Ces accords ont permis la mise en place d’une vaste administration où le partage du pouvoir se fait entre les trois communautés dans une république fédérale comprenant la république serbe de Bosnie et la fédération de Bosnie-et-Herzégovine. Dans cet Etat central faible comprenant 13 entités et 160 ministères, l’autorité ultime est confiée à un Haut représentant de la communauté internationale, d’origine européenne, exacerbant de fait les tensions dans un pays au système irréformable et bloqué en proie aux revendications nationalistes.

A l’issue du scrutin, le nationaliste Milorad DODIK, président depuis 2006 de la République serbe de Bosnie, remporte le siège réservé aux Serbes. Ce dernier plaide pour le rattachement de la République serbe à la Serbie et a déclaré œuvrer « uniquement dans l’intérêt ou au profit » de l’entité serbe de Bosnie-Herzégovine. A ses côtés, Sefik DZAFEROVIC du parti conservateur siègera au nom des Bosniaques et le social-démocrate Zeljko KOMSIC occupera la place croate. Les conséquences de cette présidence tricéphale s’annoncent délicates et la formation d’un gouvernement difficile.
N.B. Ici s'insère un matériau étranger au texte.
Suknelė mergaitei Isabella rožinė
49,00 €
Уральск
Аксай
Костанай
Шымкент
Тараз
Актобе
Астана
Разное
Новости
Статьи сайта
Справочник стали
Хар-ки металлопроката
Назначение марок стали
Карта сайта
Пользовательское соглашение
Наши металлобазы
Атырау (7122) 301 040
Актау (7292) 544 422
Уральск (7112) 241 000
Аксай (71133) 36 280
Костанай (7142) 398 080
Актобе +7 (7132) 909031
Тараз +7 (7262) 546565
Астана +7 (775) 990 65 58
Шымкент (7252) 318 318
Les observateurs internationaux soulignent la segmentation continue de ces élections en fonction de critères ethniques et les lacunes persistantes en termes de cadre juridique. Dans une élection se concentrant davantage sur des attaques personnelles et des propos alarmistes que sur des alternatives politiques, les médias se sont distingués par une couverture biaisée par des intérêts politiques et commerciaux. L’Assemblée parlementaire du Conseil de l’Europe (APCE), par la voix de Cheryl GILLAN, se déclare déçue devant le fait que la « campagne électorale reste segmentée en fonction de critères ethniques ». En effet, ce phénomène va à l’encontre des engagements de l’OSCE, du Conseil de l’Europe et des normes internationales. Alors que les libertés de parole, de mouvement et d’association ont été globalement respectées dans le cadre de la campagne, l’APCE, dans son communiqué, souligne à plusieurs reprises le manque de transparence des médias et des entreprises en place et émet des inquiétudes quant à leur capacité à fournir une couverture impartiale.

Washington félicite les Bosniens pour leur participation aux élections et rappelle « l’amitié durable » qui les lie. Les Etats-Unis partagent toutefois les préoccupations des observateurs, des ONG locales et des organisations internationales sur l’impartialité qui vont, rappelle Heather NAUERT, porte-parole du Département d’Etat, à l’encontre des engagements pris par les autorités locales d’organiser des élections justes et transparentes.

S’il est regrettable que le pays se scinde selon un découpage ethnique, cette situation n’est pas étonnante compte tenu des accords de Dayton qui ont imaginé et recommandé cette scission afin de maintenir une stabilité dans la région.